Shopping preferences vary in group age, gender, income, localization and needs. According to iResearch China, a Beijing based research consulting company, “digital goods, books, food, sportswear, apparel and cosmetics are highly purchased online.” Apparel products are very popular in the offline market. Cloud Mall conducted a study in 2013 with men and women age 25-40 from Beijing and Shanghai, and the results showed that most women see offline shopping as entertaining, associating it with  social networking and even physical exercise. In a blind study, traditional shopping will never be 100 percent substituted by e-commerce. However, Chinese men seem to consider traditional shopping boring, time-consuming and tiring. They are more willing to replace physical shopping for a more comfortable way to shop such as online.

Shopping malls are usually located in convenient areas. They offer seasonal discounts, selective brands and additional conveniences to attract people to the mall from hair salons, gyms, and restaurants. To the average Chinese consumer, price sensitivity seems to be most important, unless they find something they really want because of status or need. Then they will purchase on the spot. Typically, the average consumer will take the time and compare online and offline pricing before making a final decision.

It is very popular for Chinese to navigate the web, and pictures have a big influence in online shopping in China. Studies show that many people are compelled toward impulse purchases even though their initial searches were for online leisure activities.

Q: In the United States, different age groups approach shopping differently. Is the same true in China?

 JT: I think the situation is pretty much the same in China. In terms of offline shopping, different age groups seek different shopping experiences.

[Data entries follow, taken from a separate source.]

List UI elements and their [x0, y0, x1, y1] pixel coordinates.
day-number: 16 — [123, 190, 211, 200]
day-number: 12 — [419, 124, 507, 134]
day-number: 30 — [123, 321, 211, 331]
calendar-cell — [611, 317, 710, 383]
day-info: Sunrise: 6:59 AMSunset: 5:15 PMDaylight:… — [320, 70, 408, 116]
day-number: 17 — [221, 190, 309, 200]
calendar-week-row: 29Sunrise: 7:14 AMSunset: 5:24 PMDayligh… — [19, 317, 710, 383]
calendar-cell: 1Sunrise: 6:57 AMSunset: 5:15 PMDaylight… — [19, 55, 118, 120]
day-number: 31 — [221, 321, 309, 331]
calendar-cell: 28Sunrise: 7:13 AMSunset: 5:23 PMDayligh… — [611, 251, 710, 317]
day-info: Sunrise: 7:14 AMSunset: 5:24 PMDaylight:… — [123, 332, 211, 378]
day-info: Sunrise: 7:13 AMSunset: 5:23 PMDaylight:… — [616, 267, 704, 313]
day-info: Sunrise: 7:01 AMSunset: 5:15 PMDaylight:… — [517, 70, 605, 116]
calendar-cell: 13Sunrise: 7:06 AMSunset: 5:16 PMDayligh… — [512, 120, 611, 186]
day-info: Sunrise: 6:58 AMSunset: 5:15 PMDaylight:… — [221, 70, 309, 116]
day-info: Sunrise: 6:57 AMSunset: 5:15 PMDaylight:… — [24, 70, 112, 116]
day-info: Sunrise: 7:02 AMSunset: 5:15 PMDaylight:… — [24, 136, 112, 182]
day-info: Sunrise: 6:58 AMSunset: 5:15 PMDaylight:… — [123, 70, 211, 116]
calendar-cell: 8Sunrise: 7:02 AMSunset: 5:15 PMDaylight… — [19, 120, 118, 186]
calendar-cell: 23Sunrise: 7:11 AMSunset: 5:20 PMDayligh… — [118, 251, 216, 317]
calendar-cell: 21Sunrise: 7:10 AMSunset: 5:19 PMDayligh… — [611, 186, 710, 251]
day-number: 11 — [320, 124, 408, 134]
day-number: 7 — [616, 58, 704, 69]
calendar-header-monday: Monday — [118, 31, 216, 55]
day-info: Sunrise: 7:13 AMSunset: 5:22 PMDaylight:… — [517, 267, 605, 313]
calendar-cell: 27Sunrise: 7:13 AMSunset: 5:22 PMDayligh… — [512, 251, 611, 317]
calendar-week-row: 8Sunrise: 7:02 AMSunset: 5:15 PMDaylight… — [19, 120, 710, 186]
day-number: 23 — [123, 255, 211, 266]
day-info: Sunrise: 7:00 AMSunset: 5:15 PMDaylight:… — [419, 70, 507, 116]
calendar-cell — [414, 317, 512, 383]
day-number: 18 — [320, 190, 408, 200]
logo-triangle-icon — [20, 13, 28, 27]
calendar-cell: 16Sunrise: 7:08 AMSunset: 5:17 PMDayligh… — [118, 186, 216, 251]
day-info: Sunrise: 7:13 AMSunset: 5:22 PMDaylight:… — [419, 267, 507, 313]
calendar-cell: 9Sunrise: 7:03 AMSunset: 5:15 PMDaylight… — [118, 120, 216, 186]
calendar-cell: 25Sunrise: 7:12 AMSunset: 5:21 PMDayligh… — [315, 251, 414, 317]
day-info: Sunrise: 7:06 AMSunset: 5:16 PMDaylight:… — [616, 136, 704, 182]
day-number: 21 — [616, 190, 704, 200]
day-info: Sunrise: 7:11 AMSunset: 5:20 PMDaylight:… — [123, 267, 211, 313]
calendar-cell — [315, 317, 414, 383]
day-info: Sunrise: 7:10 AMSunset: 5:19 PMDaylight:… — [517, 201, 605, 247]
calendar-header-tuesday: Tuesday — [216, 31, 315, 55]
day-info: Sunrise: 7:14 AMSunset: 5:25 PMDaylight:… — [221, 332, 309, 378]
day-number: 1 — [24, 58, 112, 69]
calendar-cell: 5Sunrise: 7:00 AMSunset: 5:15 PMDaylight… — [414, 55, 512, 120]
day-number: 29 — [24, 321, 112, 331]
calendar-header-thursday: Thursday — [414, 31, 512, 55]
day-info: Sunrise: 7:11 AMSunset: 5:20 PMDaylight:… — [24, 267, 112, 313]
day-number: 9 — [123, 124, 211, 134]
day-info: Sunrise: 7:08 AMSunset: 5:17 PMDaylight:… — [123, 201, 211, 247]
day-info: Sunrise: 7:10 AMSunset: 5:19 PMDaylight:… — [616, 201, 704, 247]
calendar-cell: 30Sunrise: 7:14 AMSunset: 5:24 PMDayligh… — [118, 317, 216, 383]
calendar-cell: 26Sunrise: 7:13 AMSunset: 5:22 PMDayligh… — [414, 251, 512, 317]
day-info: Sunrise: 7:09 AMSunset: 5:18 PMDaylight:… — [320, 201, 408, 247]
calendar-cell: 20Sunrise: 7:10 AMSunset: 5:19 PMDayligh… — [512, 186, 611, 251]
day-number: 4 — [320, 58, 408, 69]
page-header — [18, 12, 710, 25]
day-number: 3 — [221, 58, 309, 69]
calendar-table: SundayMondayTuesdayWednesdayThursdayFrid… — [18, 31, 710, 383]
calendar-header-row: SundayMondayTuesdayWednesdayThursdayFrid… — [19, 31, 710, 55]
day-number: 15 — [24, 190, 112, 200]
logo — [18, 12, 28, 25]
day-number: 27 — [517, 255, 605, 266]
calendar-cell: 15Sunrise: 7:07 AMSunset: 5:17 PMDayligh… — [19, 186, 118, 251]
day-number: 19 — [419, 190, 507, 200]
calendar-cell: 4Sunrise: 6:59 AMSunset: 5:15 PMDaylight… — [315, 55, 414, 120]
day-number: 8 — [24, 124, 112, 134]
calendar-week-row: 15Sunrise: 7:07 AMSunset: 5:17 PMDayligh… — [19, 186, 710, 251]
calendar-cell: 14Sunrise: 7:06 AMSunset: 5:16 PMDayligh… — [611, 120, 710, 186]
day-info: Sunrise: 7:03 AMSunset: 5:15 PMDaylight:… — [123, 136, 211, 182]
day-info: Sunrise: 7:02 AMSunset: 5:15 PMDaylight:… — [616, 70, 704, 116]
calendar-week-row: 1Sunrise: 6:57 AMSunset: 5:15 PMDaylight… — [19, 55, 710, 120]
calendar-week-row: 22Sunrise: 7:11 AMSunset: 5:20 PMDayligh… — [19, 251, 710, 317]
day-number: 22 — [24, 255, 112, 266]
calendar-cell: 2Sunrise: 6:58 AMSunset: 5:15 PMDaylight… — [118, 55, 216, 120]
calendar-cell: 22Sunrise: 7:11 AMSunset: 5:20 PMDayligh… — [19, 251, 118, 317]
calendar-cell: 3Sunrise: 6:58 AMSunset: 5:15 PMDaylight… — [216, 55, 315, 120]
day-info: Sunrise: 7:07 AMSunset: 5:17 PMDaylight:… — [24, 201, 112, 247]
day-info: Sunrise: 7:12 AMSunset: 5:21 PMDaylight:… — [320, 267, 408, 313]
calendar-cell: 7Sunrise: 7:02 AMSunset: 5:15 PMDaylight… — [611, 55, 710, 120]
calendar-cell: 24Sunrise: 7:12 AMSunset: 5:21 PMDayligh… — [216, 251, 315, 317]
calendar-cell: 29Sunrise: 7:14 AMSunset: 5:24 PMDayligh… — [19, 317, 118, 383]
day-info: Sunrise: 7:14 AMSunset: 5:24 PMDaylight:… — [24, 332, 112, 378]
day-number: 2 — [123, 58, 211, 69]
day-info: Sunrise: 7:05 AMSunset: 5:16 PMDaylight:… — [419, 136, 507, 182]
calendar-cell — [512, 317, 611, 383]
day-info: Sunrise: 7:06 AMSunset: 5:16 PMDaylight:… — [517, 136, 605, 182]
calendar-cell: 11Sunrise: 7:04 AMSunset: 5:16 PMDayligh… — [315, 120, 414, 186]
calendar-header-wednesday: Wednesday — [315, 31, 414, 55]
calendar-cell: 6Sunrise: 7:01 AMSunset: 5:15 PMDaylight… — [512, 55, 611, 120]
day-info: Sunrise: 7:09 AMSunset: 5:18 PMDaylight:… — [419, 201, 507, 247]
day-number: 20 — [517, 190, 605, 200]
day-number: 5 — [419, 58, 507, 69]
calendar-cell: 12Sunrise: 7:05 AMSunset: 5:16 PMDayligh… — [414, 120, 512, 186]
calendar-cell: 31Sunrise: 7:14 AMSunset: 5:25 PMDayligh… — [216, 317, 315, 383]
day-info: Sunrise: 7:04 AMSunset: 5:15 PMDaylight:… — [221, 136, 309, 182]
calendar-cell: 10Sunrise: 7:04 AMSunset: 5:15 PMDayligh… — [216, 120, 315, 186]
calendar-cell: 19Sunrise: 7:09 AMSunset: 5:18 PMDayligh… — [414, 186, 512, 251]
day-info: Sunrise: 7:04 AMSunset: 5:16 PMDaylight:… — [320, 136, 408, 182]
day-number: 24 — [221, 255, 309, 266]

In big cities in China such as Beijing, Shanghai and Guangzhou, there are a lot of luxury and high-end shopping areas but also other segmented shopping locations for specific age groups and income levels. You can find diverse shopping malls distinctly offering electronics or clothing or home supplies, outlet stores, etc. For online shopping, like in any other society, the older generations are less likely to shop online than young people.

Q: Where does the Chinese shopper get their information on fashion and brands?

 JT: As in most societies around the world, China has many different channels: TV, movies, fashion magazines, billboard advertisements and word of mouth. Cloud Mall has found that Internet and social media applications such as Weibo and Weixin are extremely important. Chinese people are also easily influenced by the opinion of friends or family. Mobile platforms with social networking can spread word of discounts, deals and brands quite quickly.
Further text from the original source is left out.